# Goal of the exercise
Repeat all the data that appears below, keeping it exact.
***** Data to use *****
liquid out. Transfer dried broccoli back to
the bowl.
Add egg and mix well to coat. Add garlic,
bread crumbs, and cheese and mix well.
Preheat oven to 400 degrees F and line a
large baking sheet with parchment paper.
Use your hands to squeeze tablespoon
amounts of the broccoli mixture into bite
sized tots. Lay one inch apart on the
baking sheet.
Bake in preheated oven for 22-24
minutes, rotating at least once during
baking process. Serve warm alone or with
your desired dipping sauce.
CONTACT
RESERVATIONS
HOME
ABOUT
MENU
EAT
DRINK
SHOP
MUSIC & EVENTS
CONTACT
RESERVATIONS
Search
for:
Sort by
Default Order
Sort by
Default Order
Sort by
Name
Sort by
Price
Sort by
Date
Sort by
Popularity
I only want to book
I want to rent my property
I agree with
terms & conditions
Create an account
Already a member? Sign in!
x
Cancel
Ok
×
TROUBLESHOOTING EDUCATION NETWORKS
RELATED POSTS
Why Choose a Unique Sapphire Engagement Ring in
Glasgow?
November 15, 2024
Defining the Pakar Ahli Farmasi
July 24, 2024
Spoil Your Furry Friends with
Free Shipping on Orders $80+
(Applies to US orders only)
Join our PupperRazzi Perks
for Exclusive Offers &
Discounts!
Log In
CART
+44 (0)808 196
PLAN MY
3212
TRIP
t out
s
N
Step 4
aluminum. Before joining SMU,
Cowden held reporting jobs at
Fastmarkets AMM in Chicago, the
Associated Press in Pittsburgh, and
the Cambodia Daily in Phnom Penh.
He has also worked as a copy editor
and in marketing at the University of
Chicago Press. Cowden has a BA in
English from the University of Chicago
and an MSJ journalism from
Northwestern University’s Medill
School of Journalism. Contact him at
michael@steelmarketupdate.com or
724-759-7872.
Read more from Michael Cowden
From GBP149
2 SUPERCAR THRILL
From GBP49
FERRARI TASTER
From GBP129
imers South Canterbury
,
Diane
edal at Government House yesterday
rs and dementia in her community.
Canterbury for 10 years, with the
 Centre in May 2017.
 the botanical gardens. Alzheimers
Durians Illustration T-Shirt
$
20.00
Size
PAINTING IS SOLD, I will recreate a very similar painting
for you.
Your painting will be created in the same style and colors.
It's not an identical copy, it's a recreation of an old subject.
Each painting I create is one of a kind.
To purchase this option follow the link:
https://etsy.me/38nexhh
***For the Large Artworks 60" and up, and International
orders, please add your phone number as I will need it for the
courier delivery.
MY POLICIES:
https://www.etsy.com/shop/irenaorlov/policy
*****
# Output for this exercise
liquid out. Transfer dried broccoli back to
the bowl.
Add egg and mix well to coat. Add garlic,
bread crumbs, and cheese and mix well.
Preheat oven to 400 degrees F and line a
large baking sheet with parchment paper.
Use your hands to squeeze tablespoon
amounts of the broccoli mixture into bite
sized tots. Lay one inch apart on the
baking sheet.
Bake in preheated oven for 22-24
minutes, rotating at least once during
baking process. Serve warm alone or with
your desired dipping sauce.
CONTACT
RESERVATIONS
HOME
ABOUT
MENU
EAT
DRINK
SHOP
MUSIC & EVENTS
CONTACT
RESERVATIONS
Search
for:
Sort by
Default Order
Sort by
Default Order
Sort by
Name
Sort by
Price
Sort by
Date
Sort by
Popularity
I only want to book
I want to rent my property
I agree with
terms & conditions
Create an account
Already a member? Sign in!
x
Cancel
Ok
×
TROUBLESHOOTING EDUCATION NETWORKS
RELATED POSTS
Why Choose a Unique Sapphire Engagement Ring in
Glasgow?
November 15, 2024
Defining the Pakar Ahli Farmasi
July 24, 2024
Spoil Your Furry Friends with
Free Shipping on Orders $80+
(Applies to US orders only)
Join our PupperRazzi Perks
for Exclusive Offers &
Discounts!
Log In
CART
+44 (0)808 196
PLAN MY
3212
TRIP
t out
s
N
Step 4
aluminum. Before joining SMU,
Cowden held reporting jobs at
Fastmarkets AMM in Chicago, the
Associated Press in Pittsburgh, and
the Cambodia Daily in Phnom Penh.
He has also worked as a copy editor
and in marketing at the University of
Chicago Press. Cowden has a BA in
English from the University of Chicago
and an MSJ journalism from
Northwestern University’s Medill
School of Journalism. Contact him at
michael@steelmarketupdate.com or
724-759-7872.
Read more from Michael Cowden
From GBP149
2 SUPERCAR THRILL
From GBP49
FERRARI TASTER
From GBP129
imers South Canterbury
,
Diane
edal at Government House yesterday
rs and dementia in her community.
Canterbury for 10 years, with the
 Centre in May 2017.
 the botanical gardens. Alzheimers
Durians Illustration T-Shirt
$
20.00
Size
PAINTING IS SOLD, I will recreate a very similar painting
for you.
Your painting will be created in the same style and colors.
It's not an identical copy, it's a recreation of an old subject.
Each painting I create is one of a kind.
To purchase this option follow the link:
https://etsy.me/38nexhh
***For the Large Artworks 60" and up, and International
orders, please add your phone number as I will need it for the
courier delivery.
MY POLICIES:
https://www.etsy.com/shop/irenaorlov/policy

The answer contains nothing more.